If you do not remember hearing about that blockbuster, do not panic. You do not have Alzheimers. The story was there, buried on the last page of the business section. The problem was that the US had just invaded Iraq. Unless you lived in Los Angeles, your local and national news providers were not going to cover a story that was so six months ago. Not when there was a bright shiny war to cover.
If you want to see what you missed go here
http://www.ferc.gov/industries/electric/indus-act/wec/enron/info-release.aspLook to the right at "Final Report on Price Manipulation in Western Markets in 2003" and open up the summary or the long versions. Here is the summary that admits (finally!) that Enron really was price gouging California
http://www.ferc.gov/industries/electric/indus-act/wec/enron/summary-findings.pdfNow, imagine that 9-11 never happened. The Bush administration did not get that ratings boost. Enron went under, the Democratic Senate started doing its investigation and issued its report of November, 2002 in which it found all the smoking guns indicating that there was price manipulation in California and that many members of the Bush administration including Karl Rove and Dick Cheney and the FERC actively participated. The FERC, in order to save its ass, was forced to do an investigation and admit that there really was market manipulation. With no 9-11, the Bush administration could not sucker America into the Neo-Cons' war of choice for oil with Iraq. The Dems did not lose control of the Senate in 2002, so they could continue the Enron hearings...

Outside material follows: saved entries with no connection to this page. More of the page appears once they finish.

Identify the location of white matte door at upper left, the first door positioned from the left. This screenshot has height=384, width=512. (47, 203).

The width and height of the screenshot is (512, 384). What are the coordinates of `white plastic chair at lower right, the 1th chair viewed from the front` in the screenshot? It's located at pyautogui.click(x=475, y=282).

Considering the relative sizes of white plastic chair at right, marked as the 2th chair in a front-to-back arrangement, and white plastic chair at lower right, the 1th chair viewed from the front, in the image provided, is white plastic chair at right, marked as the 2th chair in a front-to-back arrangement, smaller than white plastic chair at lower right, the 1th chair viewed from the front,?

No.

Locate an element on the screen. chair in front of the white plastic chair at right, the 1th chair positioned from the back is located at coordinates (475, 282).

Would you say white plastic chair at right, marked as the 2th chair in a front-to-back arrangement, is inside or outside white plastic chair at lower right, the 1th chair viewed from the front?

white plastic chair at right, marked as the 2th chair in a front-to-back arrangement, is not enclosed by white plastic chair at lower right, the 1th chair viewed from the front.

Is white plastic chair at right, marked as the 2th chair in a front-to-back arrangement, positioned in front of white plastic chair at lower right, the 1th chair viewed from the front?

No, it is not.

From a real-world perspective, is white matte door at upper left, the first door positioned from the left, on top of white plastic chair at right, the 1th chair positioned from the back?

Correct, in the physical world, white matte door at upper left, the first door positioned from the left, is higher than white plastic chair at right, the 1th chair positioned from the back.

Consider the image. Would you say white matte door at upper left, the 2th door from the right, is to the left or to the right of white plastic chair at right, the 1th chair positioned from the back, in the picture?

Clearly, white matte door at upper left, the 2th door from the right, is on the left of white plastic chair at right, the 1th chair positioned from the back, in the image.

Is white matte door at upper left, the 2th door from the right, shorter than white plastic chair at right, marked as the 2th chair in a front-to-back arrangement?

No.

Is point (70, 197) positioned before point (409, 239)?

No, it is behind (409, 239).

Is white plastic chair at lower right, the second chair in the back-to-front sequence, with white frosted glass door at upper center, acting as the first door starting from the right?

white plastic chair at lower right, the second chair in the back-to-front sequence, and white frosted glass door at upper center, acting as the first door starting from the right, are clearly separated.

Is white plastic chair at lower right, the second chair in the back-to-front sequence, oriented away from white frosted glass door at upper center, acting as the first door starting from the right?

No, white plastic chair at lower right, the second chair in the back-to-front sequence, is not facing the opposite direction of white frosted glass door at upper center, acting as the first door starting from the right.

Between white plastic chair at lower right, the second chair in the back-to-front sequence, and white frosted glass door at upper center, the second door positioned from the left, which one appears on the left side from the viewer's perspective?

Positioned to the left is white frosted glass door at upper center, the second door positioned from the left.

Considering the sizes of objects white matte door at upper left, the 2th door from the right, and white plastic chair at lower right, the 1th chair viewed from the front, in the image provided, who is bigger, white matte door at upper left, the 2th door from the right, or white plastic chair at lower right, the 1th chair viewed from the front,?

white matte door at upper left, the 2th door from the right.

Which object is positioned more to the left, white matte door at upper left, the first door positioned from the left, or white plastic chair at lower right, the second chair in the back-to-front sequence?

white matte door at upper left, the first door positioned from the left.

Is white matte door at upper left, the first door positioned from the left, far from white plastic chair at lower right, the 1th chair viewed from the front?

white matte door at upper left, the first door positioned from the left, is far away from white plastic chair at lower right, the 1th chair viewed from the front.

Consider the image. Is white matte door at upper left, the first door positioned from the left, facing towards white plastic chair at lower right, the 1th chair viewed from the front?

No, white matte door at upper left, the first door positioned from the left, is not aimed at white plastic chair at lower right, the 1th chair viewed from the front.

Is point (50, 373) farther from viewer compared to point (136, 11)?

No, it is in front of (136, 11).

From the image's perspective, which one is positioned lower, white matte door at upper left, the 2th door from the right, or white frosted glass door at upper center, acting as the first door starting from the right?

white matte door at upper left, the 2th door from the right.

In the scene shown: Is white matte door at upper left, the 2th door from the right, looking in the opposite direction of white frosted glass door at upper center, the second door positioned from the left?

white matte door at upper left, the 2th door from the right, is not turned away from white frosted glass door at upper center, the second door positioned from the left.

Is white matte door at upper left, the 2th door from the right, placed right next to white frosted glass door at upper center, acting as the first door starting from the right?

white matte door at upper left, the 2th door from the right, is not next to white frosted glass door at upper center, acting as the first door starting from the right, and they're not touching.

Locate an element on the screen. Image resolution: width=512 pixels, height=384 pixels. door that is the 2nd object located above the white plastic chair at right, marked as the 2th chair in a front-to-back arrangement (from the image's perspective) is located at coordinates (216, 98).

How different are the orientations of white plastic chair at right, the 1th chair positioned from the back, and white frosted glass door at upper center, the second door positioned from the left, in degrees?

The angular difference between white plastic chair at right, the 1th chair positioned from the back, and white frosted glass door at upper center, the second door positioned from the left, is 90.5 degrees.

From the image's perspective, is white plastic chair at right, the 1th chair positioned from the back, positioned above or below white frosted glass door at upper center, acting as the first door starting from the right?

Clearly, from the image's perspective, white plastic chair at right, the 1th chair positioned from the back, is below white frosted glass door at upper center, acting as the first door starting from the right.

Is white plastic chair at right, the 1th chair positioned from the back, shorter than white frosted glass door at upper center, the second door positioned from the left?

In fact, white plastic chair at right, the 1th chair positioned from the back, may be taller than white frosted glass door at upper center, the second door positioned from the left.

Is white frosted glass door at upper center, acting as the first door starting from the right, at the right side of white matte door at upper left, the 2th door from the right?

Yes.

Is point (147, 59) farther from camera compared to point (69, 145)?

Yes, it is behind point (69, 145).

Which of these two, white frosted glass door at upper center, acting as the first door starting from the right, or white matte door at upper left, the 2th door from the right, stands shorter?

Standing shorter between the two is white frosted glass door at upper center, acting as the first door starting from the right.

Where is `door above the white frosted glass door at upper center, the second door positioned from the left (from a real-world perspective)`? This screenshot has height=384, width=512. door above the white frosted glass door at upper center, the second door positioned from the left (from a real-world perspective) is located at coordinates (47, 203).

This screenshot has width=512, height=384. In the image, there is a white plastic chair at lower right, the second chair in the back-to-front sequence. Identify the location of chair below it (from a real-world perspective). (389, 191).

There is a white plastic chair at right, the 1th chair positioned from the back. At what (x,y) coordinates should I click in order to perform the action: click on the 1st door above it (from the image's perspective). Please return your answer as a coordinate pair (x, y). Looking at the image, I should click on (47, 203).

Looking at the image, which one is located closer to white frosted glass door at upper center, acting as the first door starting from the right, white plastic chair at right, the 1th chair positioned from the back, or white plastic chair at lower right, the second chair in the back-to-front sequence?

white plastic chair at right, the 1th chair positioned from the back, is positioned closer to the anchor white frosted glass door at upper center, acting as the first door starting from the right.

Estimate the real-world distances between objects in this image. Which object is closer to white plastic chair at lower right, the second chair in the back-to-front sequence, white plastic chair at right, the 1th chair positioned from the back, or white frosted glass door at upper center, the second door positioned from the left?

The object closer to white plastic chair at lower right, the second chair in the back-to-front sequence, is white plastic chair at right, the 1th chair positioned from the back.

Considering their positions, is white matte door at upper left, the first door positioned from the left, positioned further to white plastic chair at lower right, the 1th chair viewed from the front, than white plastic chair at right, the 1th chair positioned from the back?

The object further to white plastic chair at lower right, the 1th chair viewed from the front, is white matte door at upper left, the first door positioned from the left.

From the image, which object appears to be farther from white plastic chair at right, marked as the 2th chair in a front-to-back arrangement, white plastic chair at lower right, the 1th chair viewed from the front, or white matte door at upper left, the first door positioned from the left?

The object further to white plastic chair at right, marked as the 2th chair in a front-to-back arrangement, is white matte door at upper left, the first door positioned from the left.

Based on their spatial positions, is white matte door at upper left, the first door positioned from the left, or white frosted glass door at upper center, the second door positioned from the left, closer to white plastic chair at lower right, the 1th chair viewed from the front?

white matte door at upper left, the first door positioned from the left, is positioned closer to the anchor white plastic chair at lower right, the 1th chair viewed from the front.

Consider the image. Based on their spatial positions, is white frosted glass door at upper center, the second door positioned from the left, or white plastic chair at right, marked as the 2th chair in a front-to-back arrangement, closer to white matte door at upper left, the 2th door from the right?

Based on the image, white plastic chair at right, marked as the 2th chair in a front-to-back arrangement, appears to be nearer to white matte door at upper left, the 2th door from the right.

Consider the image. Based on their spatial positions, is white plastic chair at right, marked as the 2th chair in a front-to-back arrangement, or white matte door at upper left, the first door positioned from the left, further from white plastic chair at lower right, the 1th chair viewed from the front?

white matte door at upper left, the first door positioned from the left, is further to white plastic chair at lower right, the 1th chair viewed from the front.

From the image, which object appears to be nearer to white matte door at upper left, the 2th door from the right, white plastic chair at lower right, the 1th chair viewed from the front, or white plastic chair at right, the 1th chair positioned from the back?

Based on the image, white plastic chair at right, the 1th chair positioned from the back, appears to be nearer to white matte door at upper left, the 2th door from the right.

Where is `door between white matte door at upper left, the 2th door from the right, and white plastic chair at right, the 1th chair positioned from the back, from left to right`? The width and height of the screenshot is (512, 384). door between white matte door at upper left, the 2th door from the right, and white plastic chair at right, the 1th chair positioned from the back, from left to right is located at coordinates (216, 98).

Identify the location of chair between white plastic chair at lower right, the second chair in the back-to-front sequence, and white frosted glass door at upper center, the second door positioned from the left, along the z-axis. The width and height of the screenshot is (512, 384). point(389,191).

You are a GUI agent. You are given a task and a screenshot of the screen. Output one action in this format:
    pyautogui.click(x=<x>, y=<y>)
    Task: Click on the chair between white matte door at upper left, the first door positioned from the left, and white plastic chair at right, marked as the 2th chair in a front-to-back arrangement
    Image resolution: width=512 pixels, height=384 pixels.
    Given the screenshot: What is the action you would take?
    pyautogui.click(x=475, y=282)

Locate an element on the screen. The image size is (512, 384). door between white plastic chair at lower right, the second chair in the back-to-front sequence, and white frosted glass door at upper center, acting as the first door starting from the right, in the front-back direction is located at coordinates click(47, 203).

Maybe, just maybe the Bush administration would have been held accountable for what they did to one of the biggest states in the union. Almost certainly, W. would not have been reelected. Or been able to steal an election.
The Iraq War has been very, very good for W. in more ways that one. However, it is never too late for Congress to revisit Enron, the mother of all scandals, the one in which the administration can not claim "national security" or "article 2". But they had better hurry, before Jeff Skilling "slips" in the shower in prison.